Tuesday, January 17, 2012

The Frustrations of the Unemployed

Happy New Year everyone.  Sorry I've been on a bit of a hiatus.  If you're unemployed, you understand the ups and downs of emotions.  Frankly, I just haven't had it in me to post.

Now, however, the new year is already bringing new hope and possibilities and I'm very excited about what the future holds.

Today, however, I wanted to take a peek at an article I saw on LinkedIn.  Initially, it caught my eye because the author said he wanted to be "raw" and "honest."  I couldn't help but agree with him that most articles about "how to get a job" have become rather cliche.  Unfortunately, Mr. Balmer's attempt did not improve much on what's already out there.  In fact, he was a bit brash in his tone.

View the full article here

More interesting than Mr. Balmer's advice, however, were the comments in the comment section, particularly the first comment by 'timgray."  Tim does an amazing job of pointing out the absolute craziness with the interview/job search process.  Employers are dictating all of the advice on how perfect a candidate should be while falling far short of perfection themselves.  I can't tell you the number of times I've scratched my head in confusion by the 'laws' that govern the job search and the reality of people and society.
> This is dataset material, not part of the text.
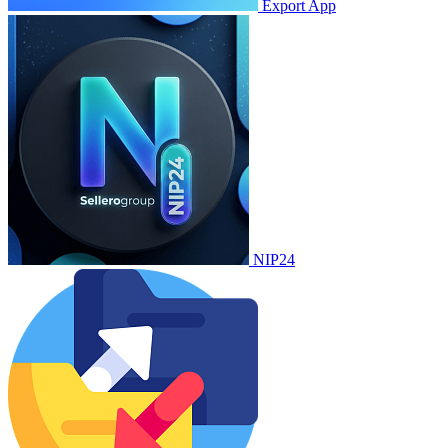
Export App
NIP24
In addition to Tim's suggestions, I've always been frustrated--as a Language major--at the articles written about attention to spelling and syntax in resumes yet find countless examples of error-filled job requisitions. 
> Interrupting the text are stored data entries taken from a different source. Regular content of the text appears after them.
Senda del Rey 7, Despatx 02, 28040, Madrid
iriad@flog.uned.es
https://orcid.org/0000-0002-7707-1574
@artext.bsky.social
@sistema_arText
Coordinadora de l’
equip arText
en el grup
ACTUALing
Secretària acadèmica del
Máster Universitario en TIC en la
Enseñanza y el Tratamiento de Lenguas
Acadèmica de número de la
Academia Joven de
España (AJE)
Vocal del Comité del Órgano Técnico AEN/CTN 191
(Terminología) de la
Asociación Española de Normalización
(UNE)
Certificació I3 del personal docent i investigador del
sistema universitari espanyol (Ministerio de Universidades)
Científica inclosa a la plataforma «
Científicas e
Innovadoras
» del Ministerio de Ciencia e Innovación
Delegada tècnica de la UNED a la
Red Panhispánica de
How about the places that specifically state the position is an entry level position, yet requires 2-3 years of experience? 

We also constantly hear that employers want to see we are "go-getters" and "ambitious" but "No phone calls or emails please" to show that ambition to them and stand out among the thousands of resumes.

And what's with the cover letter requirements only to have a phone screener asking me the basics of what was in my cover letter?

Most importantly: my name.  If I wrote you a letter asking for a job and misspelled your name that was clearly written in the job requisition, would you throw out my resume?  Conventional wisdom says yes, because we weren't "paying attention to detail."  But, where is the respect when writing back to me and spelling my name correctly?  My name was clearly in the cover letter, in bold and large font at the top of my resume, in my email and as part of my email address.  I know you're busy folks in HR, but does it take that long to simply verify that you spelled my name correctly?

Mr. Balmer has some valid points, but his words can also be viewed as rather "picky."  It's no wonder that there are A LOT of jobs unfilled while millions who want to work remain without jobs and we continue to hover around an unemployment rate of 8.5%.

I recently heard on a major network that 2012 will be the year that employers hire more to train more.  Employers are going to help close the skills gap.  Removing some of those overly "picky" qualifications will help their process. 

Here's to a better 2012 for you all out there!

1 comment:

  1. Great point. I remember during my job search that I felt even though an employer made mistakes like you've mentioned - that I still NEEDED the interview. It's hard to be picky when it's an employers market and therefore is the problem.